Only the Ancestors Bring Fire

Peter Buck

Image of Peter Buck

Peter Buck

Peter Buckland's story, "Only the Ancestors Bring Fire," was selected by Short Edition in partnership with Penn State University. Peter is a lifelong Pennsylvanian. His work has appeared in The Washington Post, The Watershed Journal, and others.

Her nose knew this smell. The people. The men. Men. Men took the trees. Men made them hot and orange. Men would touch the trees to make them glow in the night. The trees began a new life that filled the air with haze and smoke. It filled her nose with worry. It burned. It filled her with the smell that once was just change but not now. Not now with men. Men.
Bear felt inside her mind. She felt the ancestors push her to run, launch her legs to run. But she stood in place and sniffed, pulling the spirit of the forest into her, smelling the whiffs of fire beginning. She was brave. The sun's light came to her eyes straight from the west as it prepared to die for the night. A woodpecker laughed and drilled into the trees. Somewhere the flames were eating the trees faster than the woodpeckers. Men must be somewhere burning everything because the smoke and smell permeated the air, changed the spirit. 
Change. Change. Panic. She snuffed. She jumped and stopped, turned her head trying to see but could only smell, the smell getting into her lungs, the smoke spoke terror. It whispered inside her. Run. Run or die.
She ran. She ran along the mountainside. What if the fire was coming for her? What if men wanted to trap her and shoot her? The fire would be too slow but their guns would get her, their fast fires. In a great loping sprint she lunged through the hickories and oaks. Her power would take her away from the fire wherever it was. Branches and leaves blurred by. There would be no fire for her. No fire in sight. No men. No men. No men with guns dragging deer or hauling turkeys slung over their strange flat shoulders. No dogs.
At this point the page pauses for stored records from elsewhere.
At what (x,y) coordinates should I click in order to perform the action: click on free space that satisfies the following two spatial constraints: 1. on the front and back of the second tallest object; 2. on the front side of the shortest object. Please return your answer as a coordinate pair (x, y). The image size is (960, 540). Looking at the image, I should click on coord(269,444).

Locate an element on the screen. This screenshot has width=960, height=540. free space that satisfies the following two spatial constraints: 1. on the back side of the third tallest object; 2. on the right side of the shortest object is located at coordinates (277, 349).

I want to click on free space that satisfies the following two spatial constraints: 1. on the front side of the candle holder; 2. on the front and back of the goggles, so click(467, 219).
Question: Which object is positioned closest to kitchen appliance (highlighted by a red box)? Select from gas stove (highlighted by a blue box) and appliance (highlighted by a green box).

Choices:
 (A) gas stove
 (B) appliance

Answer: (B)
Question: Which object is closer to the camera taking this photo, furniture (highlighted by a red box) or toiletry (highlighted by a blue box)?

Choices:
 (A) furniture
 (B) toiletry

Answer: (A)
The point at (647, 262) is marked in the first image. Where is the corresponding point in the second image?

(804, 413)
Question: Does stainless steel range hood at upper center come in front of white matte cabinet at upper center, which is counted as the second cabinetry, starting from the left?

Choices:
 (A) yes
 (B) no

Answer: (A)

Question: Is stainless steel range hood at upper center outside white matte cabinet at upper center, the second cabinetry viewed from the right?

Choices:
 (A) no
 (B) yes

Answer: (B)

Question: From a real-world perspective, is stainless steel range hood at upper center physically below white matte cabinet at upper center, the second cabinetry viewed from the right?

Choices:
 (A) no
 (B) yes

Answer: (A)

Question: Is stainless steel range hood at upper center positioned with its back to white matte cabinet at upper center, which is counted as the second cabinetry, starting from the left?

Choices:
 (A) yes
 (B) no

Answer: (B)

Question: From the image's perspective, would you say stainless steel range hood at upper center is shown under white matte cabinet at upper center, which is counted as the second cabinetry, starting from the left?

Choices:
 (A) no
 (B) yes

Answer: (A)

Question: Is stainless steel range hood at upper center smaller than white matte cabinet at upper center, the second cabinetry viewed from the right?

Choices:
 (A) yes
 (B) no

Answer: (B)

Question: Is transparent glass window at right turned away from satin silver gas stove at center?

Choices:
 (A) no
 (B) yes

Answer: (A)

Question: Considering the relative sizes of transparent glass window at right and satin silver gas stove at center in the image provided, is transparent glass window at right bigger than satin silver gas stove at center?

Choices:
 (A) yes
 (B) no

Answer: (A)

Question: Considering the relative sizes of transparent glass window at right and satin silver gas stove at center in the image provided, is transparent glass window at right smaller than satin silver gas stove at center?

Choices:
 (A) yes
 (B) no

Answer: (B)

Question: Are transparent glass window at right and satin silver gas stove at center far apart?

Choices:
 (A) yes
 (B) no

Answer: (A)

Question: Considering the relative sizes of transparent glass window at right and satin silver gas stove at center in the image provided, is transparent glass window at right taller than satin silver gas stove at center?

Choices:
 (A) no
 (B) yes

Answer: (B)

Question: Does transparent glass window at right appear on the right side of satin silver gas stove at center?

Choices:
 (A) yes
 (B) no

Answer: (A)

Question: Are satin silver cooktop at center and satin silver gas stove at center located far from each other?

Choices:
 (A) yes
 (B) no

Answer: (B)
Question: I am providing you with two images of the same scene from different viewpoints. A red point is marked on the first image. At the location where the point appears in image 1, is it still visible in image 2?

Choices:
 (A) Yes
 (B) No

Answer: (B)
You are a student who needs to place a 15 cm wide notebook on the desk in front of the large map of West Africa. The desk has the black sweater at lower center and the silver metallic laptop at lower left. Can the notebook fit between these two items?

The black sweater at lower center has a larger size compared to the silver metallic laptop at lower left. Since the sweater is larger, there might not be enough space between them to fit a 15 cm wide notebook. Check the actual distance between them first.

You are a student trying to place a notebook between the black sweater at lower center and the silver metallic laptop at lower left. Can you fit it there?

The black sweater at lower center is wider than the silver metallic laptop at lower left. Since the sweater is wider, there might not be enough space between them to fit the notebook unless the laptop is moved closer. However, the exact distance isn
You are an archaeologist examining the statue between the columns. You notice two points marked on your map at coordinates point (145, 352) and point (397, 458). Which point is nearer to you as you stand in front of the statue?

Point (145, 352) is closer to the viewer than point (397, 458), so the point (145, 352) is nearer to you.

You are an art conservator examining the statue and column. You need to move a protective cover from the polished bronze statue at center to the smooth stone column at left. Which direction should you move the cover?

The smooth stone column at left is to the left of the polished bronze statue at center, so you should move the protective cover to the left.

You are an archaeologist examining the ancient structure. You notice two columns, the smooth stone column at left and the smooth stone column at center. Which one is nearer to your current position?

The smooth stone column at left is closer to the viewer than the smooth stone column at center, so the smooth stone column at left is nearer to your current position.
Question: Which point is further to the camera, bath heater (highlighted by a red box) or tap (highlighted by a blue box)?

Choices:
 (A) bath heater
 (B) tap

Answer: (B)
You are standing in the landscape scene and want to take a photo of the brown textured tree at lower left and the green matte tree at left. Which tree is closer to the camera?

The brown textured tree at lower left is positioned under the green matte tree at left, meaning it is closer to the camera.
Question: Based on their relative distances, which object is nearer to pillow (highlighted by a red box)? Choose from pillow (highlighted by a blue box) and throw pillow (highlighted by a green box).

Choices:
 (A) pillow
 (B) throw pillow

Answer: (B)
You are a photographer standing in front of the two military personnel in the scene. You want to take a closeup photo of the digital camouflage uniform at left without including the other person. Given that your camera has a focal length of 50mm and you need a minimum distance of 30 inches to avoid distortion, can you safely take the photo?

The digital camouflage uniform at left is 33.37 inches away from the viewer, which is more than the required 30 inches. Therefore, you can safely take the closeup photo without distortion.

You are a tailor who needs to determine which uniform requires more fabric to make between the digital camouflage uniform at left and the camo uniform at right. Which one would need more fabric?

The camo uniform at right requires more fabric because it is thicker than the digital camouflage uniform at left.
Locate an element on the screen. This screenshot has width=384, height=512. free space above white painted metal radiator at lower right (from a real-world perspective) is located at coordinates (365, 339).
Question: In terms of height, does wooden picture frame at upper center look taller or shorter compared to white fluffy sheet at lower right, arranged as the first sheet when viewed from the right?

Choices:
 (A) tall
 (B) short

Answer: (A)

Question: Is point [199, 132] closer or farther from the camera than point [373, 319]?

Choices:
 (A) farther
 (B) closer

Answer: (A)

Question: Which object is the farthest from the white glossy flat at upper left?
No men setting the world on fire would get her. She ran.
Panting hard, she stopped and stood on her hind legs, turned and sniffed the air again. An acrid musty scent moved through her. The ancestors whispered in the leaves. We cannot run, said the trees. We knew they would come. They always come. We feel it in the air...the soil. She stood at the edge of a talus field on the ridge's spine. Brilliant orange cinders danced in the expanding gray and white plume billowing up from the conflagration across the valley. The whole ridge-line was alight.
Men were so stupid, trying to control the fires, to try to control the trees so much. One day, the soil said, the forest will have to burn or it will give way to sickness. Bear knew men were sick and making the ancestors sick by suppressing the burning for too many generations. Cinders, the ancestors now, were high in the sky. They beckoned Bear to the top of the mountain as they danced in the waning light, mingling with the first stars. 
How big was the man who made this cloud? Or perhaps an ancestor, grown angry at the men had talked with time and decided to bellow. Yes. Men had to be warned about their stupidity. 
But they are ignorant and unknowing. Their existence is futile. They are unteachable, she thought. They don't watch or listen to the ancestors because they can't even hear them, so busy with their machines and their loudness and their restlessness. The spirits in the rising cinders were practicing the rites of rightness, performing the ritual that men had suppressed for ages because they could not broker any defiance of their rituals. Men were fundamentalists of man, worshippers of their things and themselves.
The ancestors sang a great song that sounded like the growling mate she had taken, fierce and strong, thick as an oak bow. The air and soil ancestors chanted to her now. This here was the beginning of new and terrible things. 
A bear must know again. A bear must see that the men are not the fire bringers. Only the ancestors bring the fire. The more that men try to control and change, the more the ancestors will burn.
Yes. Fire lives in the trees, bushes, and grasses. It is eternity and change. The ancient bears from before men knew that the trees must become fire and smoke when the lightning hit from the storms or the air was dry. The air was drier than it had been since she was a cub, drier than the time of the ancients. Men were the dryness. Men.